→ **Entries taken from a collection**:
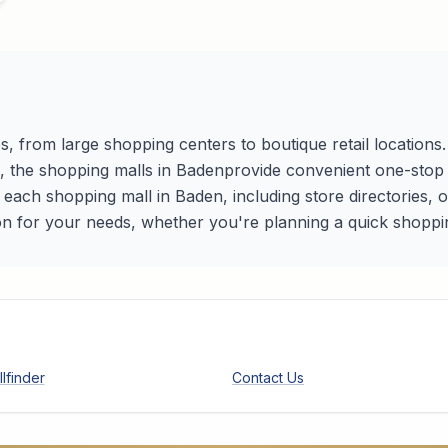
s, from large shopping centers to boutique retail location
s, the shopping malls in
Baden
provide convenient one-stop d
r each shopping mall in
Baden
, including store directories,
on for your needs, whether you're planning a quick shopping 
lfinder
Contact Us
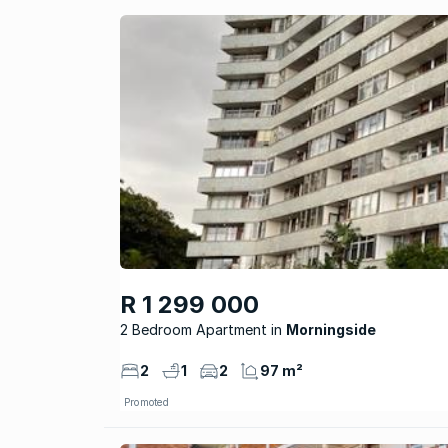
R 1 299 000
2 Bedroom Apartment
Morningside
2
1
2
97 m²
Promoted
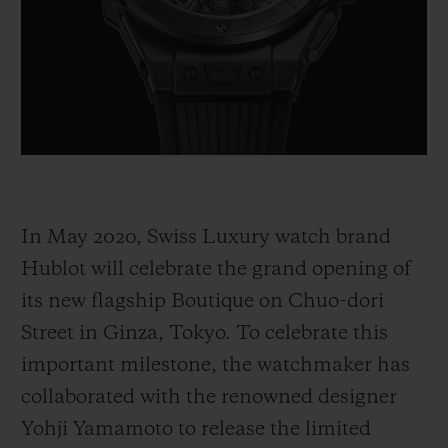
BIG BANG
BIG BANG
SPIRIT OF BIG
SUMMER MULTI-
PEACH CERAMIC
ESSENTIAL T
COLORED CERAMIC
ONLINE
EXCLUSIV
EXCLUSIVE SERVICES
5+5 WARRANTY
In May 2020, Swiss Luxury watch brand
JOIN HUBLOTISTA, EXTEND WARRANTY
Hublot will celebrate the grand opening of
EXPECTED DELIVERY
its new flagship Boutique on Chuo-dori
Street in Ginza, Tokyo. To celebrate this
FREE DELIVERY & RETURNS
important milestone, the watchmaker has
SECURE PAYMENT
collaborated with the renowned designer
Yohji Yamamoto to release the limited
GIFT POUCH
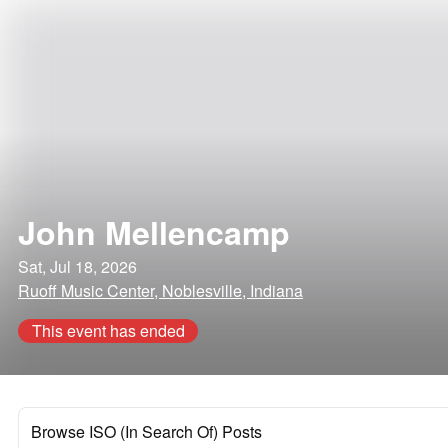
John Mellencamp
Sat, Jul 18, 2026
Ruoff Music Center, Noblesville, Indiana
This event has ended
Browse ISO (In Search Of) Posts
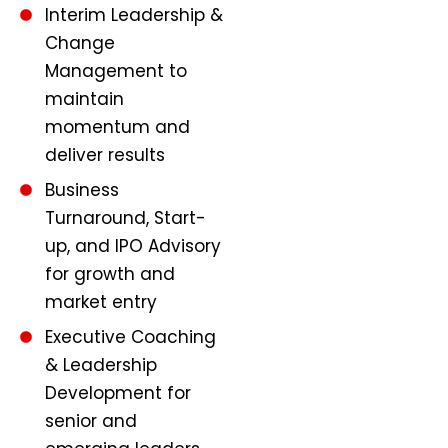
Interim Leadership &
Change
Management to
maintain
momentum and
deliver results
Business
Turnaround, Start-
up, and IPO Advisory
for growth and
market entry
Executive Coaching
& Leadership
Development for
senior and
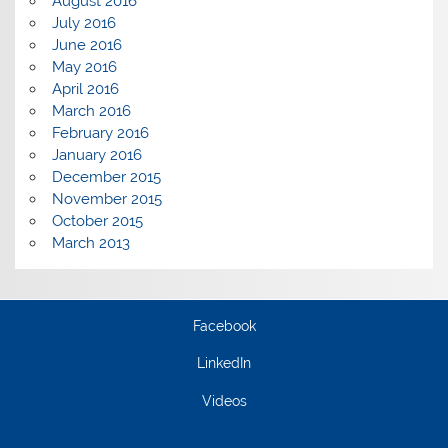
August 2016
July 2016
June 2016
May 2016
April 2016
March 2016
February 2016
January 2016
December 2015
November 2015
October 2015
March 2013
Facebook
LinkedIn
Videos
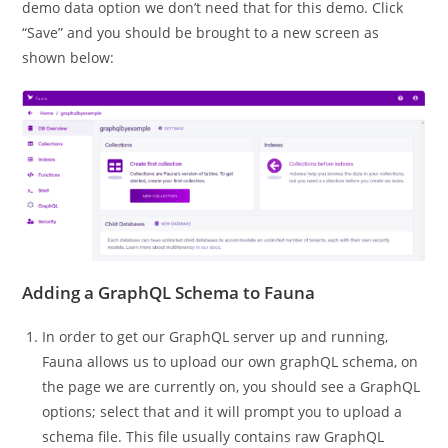
demo data option we don’t need that for this demo. Click
“Save” and you should be brought to a new screen as
shown below:
Adding a GraphQL Schema to Fauna
In order to get our GraphQL server up and running,
Fauna allows us to upload our own graphQL schema, on
the page we are currently on, you should see a GraphQL
options; select that and it will prompt you to upload a
schema file. This file usually contains raw GraphQL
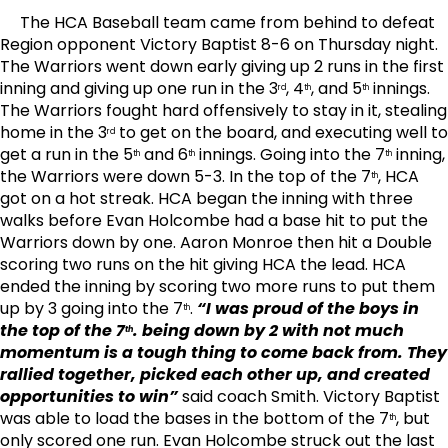
The HCA Baseball team came from behind to defeat
Region opponent Victory Baptist 8-6 on Thursday night.
The Warriors went down early giving up 2 runs in the first
inning and giving up one run in the 3
, 4
, and 5
innings.
rd
th
th
The Warriors fought hard offensively to stay in it, stealing
home in the 3
to get on the board, and executing well to
rd
get a run in the 5
and 6
innings. Going into the 7
inning,
th
th
th
the Warriors were down 5-3. In the top of the 7
, HCA
th
got on a hot streak. HCA began the inning with three
walks before Evan Holcombe had a base hit to put the
Warriors down by one. Aaron Monroe then hit a Double
scoring two runs on the hit giving HCA the lead. HCA
ended the inning by scoring two more runs to put them
up by 3 going into the 7
.
“I was proud of the boys in
th
the top of the 7
. being down by 2 with not much
th
momentum is a tough thing to come back from. They
rallied together, picked each other up, and created
opportunities to win”
said coach Smith. Victory Baptist
was able to load the bases in the bottom of the 7
, but
th
only scored one run. Evan Holcombe struck out the last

→ **Task requirements**:
Retrieve each line from the records above where the word "that" occurs.

→ **Written answer**:
demo data option we don’t need that for this demo. Click
options; select that and it will prompt you to upload a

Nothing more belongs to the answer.